So often, we keep our grief to ourselves. We keep it hidden behind a façade, veiled in secrecy and shame. Is it a lingering childhood memory of being told not to cry? Do we not want to burden our family and friends with our sadness? Are we afraid of appearing vulnerable? Or worried that if we allow ourselves to dip into that deep well of grief, we may never come back?
Whatever the reason, we keep our grief private.
The grief that surrounds infertility or miscarriage is even more private. Our attempts at pregnancy are shrouded in secrecy to begin with, the disappointments hidden away with each cycle, or with each premature end. It’s common practice to wait until the jeans begin to bulge to make our happy announcements, and yet, so often the sorrow arrives before we move into our new size, if we move at all. And so we grieve alone.
And what’s more, because we’ve no one to share the grief with, we must grieve quickly. Because life goes on. And what was once a hushed secret, hoping to make its debut, now becomes swiftly (though not maliciously) forgotten. Not by us, mind you, but by the world in which we must continue living. Dinner must be made, calendars still get filled, families need our attention. And without a moment to stop and honor what we’ve lost, we brush our grief to the side and carry on.
But what if we stopped?
What if we paused?
If Terry Tempest Williams was right when she wrote “Grief dares us to love once more,” do we not owe it to ourselves to pause and sit with our grief? If we are to love once more, and I would add, love fiercely and deeply, should we not honor ourselves with the space to grieve?

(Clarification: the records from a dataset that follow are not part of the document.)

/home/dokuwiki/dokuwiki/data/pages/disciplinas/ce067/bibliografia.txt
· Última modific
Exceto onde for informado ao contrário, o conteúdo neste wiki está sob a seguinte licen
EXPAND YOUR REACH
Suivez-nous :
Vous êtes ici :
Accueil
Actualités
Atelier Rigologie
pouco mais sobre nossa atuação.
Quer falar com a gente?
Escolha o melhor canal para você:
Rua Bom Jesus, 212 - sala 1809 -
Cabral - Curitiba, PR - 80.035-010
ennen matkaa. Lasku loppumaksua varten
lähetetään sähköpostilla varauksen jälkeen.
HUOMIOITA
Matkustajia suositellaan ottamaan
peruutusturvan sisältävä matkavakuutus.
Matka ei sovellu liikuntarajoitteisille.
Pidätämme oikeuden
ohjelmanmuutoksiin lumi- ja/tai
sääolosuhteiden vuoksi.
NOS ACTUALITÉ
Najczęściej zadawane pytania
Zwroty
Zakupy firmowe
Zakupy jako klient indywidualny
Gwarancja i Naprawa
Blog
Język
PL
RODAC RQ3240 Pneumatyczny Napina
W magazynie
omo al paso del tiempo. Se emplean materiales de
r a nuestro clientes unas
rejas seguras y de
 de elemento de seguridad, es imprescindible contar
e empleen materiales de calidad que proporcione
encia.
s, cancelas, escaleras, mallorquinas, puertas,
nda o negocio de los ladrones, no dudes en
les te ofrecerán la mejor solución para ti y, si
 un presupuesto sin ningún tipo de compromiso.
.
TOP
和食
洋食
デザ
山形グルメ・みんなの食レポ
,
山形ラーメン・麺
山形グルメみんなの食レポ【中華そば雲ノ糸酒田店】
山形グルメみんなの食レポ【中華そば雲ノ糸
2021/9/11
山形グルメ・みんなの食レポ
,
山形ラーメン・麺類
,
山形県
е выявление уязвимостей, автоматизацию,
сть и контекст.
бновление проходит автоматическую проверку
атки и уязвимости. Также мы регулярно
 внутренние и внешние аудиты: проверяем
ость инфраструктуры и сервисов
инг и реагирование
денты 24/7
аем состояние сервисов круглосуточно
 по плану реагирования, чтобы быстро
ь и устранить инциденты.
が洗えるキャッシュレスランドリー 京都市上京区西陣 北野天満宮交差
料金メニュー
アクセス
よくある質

Honoring Our Grief, Honoring Ourselves
To that end, I am putting together a day-long retreat for women who have experienced loss. This could be infertility, miscarriage, stillborn, or any other interpretation of loss. Honoring Our Grief, Honoring Ourselves will be a day spent reflecting, to remember and honor what we have lost; and sharing, to honor each other and our experiences. I am still in the planning stages, and though this sounds heavy, and I promise to have plenty of Kleenex on hand, it will also be a meditation on acceptance, self-love, and gratitude. (And if you’ve been on one of my retreats before, you know there will be ample silliness and a delicious lunch too!)
Oscar Wilde said “Where there is sorrow, there is holy ground.” So let’s bravely walk on this holy ground together for a day. And perhaps, make space for miracles!
UPDATE: The retreat will be held on Saturday, April 23.